Records from a dataset:
◆ ◆ ◆ ◆ ◆ ◆ ◆

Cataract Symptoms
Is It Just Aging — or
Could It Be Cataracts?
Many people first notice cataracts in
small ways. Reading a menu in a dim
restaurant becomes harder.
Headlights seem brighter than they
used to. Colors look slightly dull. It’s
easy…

◆ ◆ ◆ ◆ ◆ ◆ ◆

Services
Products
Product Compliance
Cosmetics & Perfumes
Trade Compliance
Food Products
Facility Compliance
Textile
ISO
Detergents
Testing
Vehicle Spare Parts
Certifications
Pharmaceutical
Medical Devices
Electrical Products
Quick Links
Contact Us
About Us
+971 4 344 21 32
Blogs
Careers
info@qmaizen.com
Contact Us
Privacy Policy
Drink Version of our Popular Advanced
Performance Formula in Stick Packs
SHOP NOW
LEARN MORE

◆ ◆ ◆ ◆ ◆ ◆ ◆

(Work to complete) Reprint exactly the lines above that start at the one with "Product Compliance" and end at the one with "Drink Version of our Popular Advanced", keeping both and adding none.

(Task solution)
Product Compliance
Cosmetics & Perfumes
Trade Compliance
Food Products
Facility Compliance
Textile
ISO
Detergents
Testing
Vehicle Spare Parts
Certifications
Pharmaceutical
Medical Devices
Electrical Products
Quick Links
Contact Us
About Us
+971 4 344 21 32
Blogs
Careers
info@qmaizen.com
Contact Us
Privacy Policy
Drink Version of our Popular Advanced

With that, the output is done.